2.2 Eisers stellen –kort samengevat en voor zover thans van belang- het volgende.
2.2.1 Niet (uitsluitend) de naam van de overeenkomst, maar de inhoud daarvan bepaalt de aard van de overeenkomst. Aan de eisen die de wet stelt aan het bestaan van een huurovereenkomst van woonruimte is in casu voldaan.
Volgens de inhoud van de bruikleenovereenkomsten zou het niet handelen om huur, doch om tijdelijk gebruik voor korte duur. Eisers betwisten dit. De overeenkomsten zijn immers voor onbepaalde duur gesloten, en van (concrete) afbraak- c.q. verbouwingsplannen is eisers niets bekend. Gedaagden hebben zich daar bij hun opzegging ook niet op beroepen.
Eisers betalen maandelijks aan Interim Beheer een gebruiksvergoeding van € 60,- (per persoon) voor het gebruik van de woning. Gezien de staat van onderhoud van het pand is deze tegenprestatie aan te merken als het betalen van huur.
2.2.2 De tussen partijen gesloten gebruiksovereenkomsten zijn op tal van onderdelen in strijd met dwingendrechtelijke huurrechtbepalingen in het BW, meer in het bijzonder met het bepaalde in de artikelen 7:231, 7:272 tot en met 7:282, en 7:242 BW. Gelet hierop doen eisers een beroep op de vernietigbaarheid van alle bepalingen van de gebruiks- en serviceovereenkomsten voor zover deze strijden met dwingendrechtelijke bepalingen uit het BW.
Eisers sub 1 en 2 [Namen eisers sub 1 en 2] huren het pand aan [adres], eisers sub 3 en 4 ([Namen eisers sub 3 en 4]) [adres], en eisers sub 5 en 6 ([Namen eisers sub 5 en 6]) [adres].
2.2.3 Tot 20 mei 2005 waren eisers aangesloten op het openbare electriciteits-, water- en gasnet. Na een politie-inval in de woning van [Eisers sub 1 en 2] hebben Interim en/of Interim Beheer de gemeenschappelijke toegangsdeur door middel van houten planken dichtgetimmerd. Daarmee hebben zij hun verplichting ex artikel 7:203 BW om het verhuurde aan de huurders ter beschikking te stellen, geschonden.

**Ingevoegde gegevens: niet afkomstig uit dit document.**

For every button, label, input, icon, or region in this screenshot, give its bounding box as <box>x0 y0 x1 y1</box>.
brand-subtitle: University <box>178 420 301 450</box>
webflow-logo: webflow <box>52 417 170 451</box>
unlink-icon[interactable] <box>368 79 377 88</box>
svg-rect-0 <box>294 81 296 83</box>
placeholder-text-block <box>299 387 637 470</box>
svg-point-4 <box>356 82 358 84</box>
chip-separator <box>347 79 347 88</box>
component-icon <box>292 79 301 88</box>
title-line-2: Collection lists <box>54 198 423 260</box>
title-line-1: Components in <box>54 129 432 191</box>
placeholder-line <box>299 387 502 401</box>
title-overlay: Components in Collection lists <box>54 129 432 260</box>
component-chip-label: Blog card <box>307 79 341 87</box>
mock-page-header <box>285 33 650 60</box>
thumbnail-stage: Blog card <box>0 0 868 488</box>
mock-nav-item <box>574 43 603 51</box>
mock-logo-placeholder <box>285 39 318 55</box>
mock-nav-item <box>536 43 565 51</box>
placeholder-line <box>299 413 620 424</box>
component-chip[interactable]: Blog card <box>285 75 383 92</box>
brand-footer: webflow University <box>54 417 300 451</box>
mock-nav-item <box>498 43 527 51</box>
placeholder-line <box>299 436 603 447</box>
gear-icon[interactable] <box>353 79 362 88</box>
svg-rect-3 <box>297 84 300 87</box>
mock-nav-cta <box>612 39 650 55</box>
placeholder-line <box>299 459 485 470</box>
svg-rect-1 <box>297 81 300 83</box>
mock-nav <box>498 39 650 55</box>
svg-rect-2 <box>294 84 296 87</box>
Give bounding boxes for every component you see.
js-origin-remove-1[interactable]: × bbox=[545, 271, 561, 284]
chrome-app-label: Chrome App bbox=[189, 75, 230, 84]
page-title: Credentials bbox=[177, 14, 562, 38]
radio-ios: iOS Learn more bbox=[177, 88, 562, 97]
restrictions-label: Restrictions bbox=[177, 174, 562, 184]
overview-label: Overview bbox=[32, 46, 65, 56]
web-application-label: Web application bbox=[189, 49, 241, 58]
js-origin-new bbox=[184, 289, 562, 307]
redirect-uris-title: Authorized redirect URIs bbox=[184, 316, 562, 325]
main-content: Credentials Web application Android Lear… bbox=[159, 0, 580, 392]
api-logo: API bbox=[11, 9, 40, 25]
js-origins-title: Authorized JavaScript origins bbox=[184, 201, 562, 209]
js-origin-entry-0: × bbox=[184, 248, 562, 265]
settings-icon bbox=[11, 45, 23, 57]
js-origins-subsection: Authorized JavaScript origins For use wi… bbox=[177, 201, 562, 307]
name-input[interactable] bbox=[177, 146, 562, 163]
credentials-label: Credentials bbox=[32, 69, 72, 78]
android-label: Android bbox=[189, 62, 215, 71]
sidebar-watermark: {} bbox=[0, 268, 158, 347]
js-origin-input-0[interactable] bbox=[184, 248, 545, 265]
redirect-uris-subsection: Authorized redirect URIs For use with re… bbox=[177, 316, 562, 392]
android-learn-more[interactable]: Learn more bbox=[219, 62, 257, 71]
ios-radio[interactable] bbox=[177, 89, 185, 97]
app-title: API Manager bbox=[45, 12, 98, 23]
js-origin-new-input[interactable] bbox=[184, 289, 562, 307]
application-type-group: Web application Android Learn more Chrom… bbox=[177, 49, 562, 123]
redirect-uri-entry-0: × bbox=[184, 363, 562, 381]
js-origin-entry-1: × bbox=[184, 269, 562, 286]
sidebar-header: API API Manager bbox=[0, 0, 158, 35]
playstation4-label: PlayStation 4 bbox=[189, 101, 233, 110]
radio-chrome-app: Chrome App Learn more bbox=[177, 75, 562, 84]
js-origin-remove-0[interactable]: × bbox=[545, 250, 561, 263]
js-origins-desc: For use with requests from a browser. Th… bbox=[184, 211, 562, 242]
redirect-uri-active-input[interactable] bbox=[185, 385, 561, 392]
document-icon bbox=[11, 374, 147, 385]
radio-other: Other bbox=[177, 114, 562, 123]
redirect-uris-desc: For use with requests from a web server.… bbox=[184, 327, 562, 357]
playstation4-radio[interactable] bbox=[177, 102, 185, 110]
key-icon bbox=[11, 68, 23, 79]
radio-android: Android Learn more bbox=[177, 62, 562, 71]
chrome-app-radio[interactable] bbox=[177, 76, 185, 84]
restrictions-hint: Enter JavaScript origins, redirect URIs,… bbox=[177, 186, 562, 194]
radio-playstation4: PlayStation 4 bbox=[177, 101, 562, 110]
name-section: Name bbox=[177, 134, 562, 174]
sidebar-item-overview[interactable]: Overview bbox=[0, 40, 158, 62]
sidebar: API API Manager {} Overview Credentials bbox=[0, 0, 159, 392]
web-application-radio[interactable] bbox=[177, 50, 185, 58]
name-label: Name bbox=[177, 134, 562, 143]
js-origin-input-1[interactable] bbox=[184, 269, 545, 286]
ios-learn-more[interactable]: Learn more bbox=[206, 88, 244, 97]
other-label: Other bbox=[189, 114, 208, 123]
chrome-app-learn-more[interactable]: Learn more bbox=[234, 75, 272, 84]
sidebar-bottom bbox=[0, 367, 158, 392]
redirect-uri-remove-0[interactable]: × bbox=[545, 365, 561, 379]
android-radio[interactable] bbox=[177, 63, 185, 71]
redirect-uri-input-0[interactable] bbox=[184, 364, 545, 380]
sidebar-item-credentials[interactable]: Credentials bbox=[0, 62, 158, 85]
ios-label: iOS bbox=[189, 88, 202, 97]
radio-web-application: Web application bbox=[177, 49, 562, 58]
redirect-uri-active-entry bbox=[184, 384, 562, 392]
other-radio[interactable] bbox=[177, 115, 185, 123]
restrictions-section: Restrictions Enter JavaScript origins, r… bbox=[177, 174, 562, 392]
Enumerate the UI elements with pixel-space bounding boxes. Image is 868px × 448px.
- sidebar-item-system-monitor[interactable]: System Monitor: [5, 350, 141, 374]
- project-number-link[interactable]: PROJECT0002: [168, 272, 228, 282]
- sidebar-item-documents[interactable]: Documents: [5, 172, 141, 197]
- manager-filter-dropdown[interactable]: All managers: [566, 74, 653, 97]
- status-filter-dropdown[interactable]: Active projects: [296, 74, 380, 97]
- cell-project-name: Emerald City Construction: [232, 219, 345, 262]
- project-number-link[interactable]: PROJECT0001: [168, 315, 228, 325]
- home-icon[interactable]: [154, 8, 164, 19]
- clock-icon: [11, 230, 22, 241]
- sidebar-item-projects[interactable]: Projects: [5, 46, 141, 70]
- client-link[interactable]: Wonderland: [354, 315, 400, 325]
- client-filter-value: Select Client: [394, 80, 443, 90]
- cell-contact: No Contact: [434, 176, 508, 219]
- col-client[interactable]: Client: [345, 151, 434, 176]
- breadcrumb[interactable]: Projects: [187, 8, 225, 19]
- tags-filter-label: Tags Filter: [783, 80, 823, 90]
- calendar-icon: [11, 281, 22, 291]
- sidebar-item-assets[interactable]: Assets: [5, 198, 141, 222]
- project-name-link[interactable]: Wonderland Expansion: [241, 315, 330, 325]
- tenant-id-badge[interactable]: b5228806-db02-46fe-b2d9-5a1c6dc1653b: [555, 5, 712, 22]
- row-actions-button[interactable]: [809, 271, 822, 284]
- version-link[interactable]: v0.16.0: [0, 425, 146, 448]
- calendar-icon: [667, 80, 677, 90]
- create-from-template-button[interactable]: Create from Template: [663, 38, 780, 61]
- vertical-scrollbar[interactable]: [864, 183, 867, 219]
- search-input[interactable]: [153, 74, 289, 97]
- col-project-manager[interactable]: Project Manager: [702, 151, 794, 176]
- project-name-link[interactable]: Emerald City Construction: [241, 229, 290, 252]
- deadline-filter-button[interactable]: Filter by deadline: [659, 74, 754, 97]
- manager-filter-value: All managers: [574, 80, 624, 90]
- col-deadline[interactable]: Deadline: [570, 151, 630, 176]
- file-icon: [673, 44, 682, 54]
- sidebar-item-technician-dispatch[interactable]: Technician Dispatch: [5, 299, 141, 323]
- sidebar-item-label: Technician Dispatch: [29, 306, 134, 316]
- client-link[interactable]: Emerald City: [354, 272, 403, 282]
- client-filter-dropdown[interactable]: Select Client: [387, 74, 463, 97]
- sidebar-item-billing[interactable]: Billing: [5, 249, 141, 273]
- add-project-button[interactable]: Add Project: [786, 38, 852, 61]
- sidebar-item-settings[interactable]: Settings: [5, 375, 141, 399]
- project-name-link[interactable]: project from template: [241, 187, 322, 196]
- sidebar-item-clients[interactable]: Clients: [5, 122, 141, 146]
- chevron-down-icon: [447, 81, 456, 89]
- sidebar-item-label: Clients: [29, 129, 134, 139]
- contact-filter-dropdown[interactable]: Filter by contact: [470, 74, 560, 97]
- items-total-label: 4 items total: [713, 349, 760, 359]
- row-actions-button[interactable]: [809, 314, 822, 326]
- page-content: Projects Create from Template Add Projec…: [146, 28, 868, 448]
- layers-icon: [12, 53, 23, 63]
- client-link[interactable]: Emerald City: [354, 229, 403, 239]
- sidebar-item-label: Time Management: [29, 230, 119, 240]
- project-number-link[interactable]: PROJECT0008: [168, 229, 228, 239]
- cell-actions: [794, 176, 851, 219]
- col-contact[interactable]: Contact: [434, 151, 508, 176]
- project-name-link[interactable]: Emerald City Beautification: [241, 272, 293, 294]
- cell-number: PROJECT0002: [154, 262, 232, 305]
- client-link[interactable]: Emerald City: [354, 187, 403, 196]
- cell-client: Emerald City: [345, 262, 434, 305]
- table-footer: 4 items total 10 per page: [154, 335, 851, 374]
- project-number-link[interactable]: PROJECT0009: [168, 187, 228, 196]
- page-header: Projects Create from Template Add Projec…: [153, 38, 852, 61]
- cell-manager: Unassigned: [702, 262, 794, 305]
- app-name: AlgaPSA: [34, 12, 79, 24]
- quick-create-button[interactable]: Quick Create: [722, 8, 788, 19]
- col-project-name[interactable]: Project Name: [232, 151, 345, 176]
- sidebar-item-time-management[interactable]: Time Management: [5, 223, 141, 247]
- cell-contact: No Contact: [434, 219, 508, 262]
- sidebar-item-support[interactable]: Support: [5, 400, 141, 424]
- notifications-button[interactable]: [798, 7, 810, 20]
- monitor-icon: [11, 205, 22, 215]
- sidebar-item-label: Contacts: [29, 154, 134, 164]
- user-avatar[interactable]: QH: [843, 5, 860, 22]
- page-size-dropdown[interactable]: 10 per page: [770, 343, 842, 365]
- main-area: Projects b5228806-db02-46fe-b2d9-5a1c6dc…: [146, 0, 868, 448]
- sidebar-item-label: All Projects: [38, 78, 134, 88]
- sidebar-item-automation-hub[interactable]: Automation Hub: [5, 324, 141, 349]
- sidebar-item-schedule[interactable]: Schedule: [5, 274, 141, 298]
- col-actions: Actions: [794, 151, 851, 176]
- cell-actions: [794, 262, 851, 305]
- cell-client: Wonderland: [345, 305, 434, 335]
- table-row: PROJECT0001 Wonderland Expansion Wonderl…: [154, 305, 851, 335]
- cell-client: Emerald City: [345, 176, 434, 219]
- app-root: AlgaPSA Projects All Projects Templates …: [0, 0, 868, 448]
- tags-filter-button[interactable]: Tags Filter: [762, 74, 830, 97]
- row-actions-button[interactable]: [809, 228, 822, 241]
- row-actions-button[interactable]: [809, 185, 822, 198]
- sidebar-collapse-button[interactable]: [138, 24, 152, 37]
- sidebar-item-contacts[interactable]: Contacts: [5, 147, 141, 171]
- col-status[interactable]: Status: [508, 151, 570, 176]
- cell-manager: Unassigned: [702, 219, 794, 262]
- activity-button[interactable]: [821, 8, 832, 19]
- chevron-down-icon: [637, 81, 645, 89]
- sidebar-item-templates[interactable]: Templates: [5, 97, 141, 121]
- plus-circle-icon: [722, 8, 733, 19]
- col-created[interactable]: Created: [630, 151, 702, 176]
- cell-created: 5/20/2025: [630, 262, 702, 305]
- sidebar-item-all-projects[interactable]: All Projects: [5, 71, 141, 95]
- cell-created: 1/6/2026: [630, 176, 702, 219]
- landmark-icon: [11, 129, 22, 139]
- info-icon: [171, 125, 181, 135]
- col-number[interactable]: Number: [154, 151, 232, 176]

Daarnaast hebben Interim en/of Interim Beheer de woning van [Eisers sub 1,2,3 en 4] zonder toestemming betreden en ontruimd, en hebben zij de centrale elektriciteits-, water- en gastoevoer in de woning onbruikbaar gemaakt. Dit zijn ernstige vormen van eigenrichting. Interim en/of Interim Beheer handelen daarmee in strijd met de rechten van de huurders, alsmede in strijd met de maatstaven van redelijkheid en billijkheid die op hen als verhuurder c.q. bruikleengever rust ten opzichte van de huurders/gebruikers.
2.2.4 Bij schrijven van 19 mei 2005 heeft Interim de bruikleenovereenkomsten met [Eisers sub 1 en 2] opgezegd tegen 20 mei 2005, zulks vanwege niet naleving van de binnen de organisatie van Interim geldende algemene voorwaarden.

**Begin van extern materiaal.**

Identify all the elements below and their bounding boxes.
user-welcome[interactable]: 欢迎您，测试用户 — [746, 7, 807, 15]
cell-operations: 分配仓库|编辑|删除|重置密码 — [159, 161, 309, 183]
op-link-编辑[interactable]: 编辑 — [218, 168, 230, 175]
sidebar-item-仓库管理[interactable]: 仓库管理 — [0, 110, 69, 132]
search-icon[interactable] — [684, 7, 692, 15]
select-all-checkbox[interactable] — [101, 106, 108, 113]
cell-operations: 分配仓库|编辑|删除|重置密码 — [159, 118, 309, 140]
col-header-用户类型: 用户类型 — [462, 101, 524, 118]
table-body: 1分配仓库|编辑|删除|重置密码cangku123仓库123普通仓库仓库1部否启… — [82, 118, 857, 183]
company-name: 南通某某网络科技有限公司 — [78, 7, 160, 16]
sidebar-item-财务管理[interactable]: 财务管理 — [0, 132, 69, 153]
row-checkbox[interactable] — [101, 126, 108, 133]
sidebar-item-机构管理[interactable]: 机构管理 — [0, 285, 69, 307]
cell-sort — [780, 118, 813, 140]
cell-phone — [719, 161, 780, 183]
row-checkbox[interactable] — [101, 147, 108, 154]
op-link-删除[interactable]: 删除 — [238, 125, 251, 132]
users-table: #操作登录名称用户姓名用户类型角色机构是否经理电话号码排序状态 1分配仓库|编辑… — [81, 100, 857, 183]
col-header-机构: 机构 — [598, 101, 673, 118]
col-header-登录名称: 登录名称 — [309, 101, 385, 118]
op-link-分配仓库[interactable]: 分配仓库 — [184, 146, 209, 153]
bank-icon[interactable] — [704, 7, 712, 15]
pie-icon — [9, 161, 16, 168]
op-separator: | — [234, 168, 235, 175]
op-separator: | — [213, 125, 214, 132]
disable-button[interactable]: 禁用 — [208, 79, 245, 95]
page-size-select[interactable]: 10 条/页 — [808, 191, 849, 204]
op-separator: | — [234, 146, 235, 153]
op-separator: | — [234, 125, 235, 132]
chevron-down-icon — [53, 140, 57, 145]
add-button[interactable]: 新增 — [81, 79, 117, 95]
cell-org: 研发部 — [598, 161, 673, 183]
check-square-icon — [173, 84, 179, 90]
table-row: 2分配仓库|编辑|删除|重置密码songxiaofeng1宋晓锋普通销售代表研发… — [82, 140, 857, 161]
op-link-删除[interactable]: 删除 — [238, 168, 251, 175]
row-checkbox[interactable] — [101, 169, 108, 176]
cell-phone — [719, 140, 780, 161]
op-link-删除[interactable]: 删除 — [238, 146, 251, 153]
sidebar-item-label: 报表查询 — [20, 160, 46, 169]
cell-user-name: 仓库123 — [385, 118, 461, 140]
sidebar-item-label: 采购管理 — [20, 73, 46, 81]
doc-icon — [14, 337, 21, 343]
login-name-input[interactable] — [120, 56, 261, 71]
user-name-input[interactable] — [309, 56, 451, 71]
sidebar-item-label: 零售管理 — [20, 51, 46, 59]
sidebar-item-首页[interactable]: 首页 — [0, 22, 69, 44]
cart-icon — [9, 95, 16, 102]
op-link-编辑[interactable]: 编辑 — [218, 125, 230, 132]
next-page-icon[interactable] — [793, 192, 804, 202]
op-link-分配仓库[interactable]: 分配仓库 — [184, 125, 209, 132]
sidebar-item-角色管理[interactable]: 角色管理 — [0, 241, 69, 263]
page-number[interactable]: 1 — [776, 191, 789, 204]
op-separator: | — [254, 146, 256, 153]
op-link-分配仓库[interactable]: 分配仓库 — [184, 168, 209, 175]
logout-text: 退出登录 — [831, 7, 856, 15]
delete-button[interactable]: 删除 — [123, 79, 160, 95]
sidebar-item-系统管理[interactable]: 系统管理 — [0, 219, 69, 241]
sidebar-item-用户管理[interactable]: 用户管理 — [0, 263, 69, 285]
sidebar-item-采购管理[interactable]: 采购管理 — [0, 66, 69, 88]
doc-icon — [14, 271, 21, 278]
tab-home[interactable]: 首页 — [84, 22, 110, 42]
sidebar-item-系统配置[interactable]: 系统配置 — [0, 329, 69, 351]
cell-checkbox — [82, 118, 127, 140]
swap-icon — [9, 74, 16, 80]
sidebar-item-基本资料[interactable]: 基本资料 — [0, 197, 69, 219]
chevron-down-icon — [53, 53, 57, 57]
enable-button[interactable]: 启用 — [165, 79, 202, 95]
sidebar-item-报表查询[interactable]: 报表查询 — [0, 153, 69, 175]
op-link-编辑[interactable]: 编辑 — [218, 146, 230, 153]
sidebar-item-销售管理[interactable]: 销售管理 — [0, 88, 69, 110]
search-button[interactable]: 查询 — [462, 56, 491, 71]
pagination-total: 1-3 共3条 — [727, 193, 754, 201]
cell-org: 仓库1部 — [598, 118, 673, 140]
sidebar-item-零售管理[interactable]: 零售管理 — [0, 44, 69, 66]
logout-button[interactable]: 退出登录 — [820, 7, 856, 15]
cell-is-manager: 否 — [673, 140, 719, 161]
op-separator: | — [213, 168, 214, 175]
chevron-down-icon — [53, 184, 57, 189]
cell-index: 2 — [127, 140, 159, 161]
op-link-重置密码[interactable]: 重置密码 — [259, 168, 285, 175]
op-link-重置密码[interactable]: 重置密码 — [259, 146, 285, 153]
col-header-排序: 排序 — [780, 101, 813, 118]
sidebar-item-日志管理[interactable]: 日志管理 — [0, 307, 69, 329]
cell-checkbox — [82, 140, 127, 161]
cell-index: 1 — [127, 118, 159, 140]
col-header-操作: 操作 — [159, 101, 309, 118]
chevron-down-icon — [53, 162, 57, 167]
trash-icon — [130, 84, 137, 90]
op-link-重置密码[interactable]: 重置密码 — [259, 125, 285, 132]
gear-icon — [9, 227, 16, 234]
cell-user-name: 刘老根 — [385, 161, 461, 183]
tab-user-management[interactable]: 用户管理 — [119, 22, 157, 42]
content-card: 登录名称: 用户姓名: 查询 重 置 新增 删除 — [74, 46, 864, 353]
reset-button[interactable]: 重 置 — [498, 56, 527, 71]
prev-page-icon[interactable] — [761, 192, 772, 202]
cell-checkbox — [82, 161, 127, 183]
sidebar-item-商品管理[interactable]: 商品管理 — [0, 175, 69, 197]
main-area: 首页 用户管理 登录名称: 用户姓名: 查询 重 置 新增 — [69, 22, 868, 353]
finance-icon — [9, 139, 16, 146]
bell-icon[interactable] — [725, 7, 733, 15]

De facto is sprake van ontbinding van de (huur)overeenkomst op grond van wanprestatie. [Eisers sub 1 en 2] betwisten dat er sprake is geweest van wanprestatie. Bovendien kan ontbinding slechts door de rechter plaatsvinden. Reeds daarom heeft de ontbinding c.q. opzegging per 20 mei 2005 geen doel getroffen. Voor zover nodig roepen [Eisers sub 1 en 2] de nietigheid van de ontbinding c.q. opzegging met onmiddellijke ingang in.
Voorts betwisten [Eisers sub 1 en 2] dat zij in strijd zouden hebben gehandeld met de “toepasselijke algemene voorwaarden”. De vage verwijzing naar algemene voorwaarden kan er niet toe leiden dat de bestaande huur c.q. het bestaande gebruik per direct kan worden opgezegd.
2.2.5 Bij schrijven van 19 mei 2005 heeft Interim de bruikleenovereenkomsten met de andere eisers opgezegd tegen 10 juni 2005, op grond van het feit dat Interim Beheer het beheer van de woningen zou hebben beëindigd en het beheer wederom aan de woningstichting zou hebben teruggegeven. Indien dit al juist is, kan dit evenwel geen einde maken aan de bestaande huurrelatie.
2.2.6 Eisers hebben een spoedeisend belang bij na te melden vorderingen.